The procedure¶
Our method consists in a set of rules that aim to provide an unbiased estimate for a smeared spectral density. The lsdensities library provides functions for the implementation of these rules.
1. Establish a parametric map between the input data \(C(t)\) and a smeared spectral density \(\rho_\sigma(\omega)\). Given a set of parameters \(\mathbb{p} = \lambda, \alpha\).

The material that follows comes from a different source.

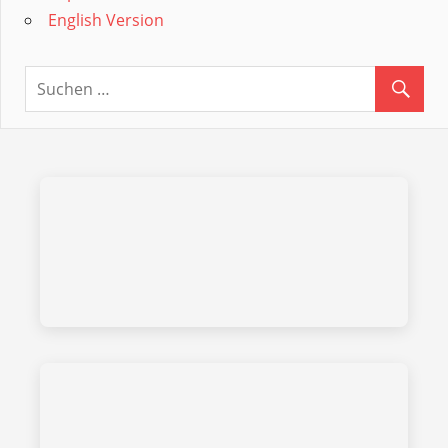
English Version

\[C(t) \underset{\mathbb{p}}{\mapsto} \rho^{\mathbb{p}}_\sigma(E)\]This is implemented through the equation
\[\begin{split}\vec{g}(\sigma;\omega) = \argmin_{\vec{g} \in \mathbb{R}^{\tau_{\rm max}}} \int_0^\infty dE \, e^{\alpha E} | \sum_{r=1}^{\tau_{\rm max}} g_\tau(\omega) b_T(a \tau, E) - \mathcal{S}_\sigma(E,\omega) |^2 \\ + \lambda \; \sum_{\tau_1, \tau_2=1}^{\tau_{\rm max}} g_{\tau_1}(\omega) \, B_{\tau_1 \tau_2}\, g_{\tau_2}(\omega) \, , \;\;\;\;\; \lambda \in (0,\infty)\end{split}\]For a generic set of parameters \(\mathbb{p}\), in particular for \(\lambda\), this will not be the solution we are after. However, for a subset of values of \(\mathbb{p}\), the map provides a solution that is compatible, within the statistical error of the input data, with the spectral density associated with \(C(t)\) and smeared with the desired kernel.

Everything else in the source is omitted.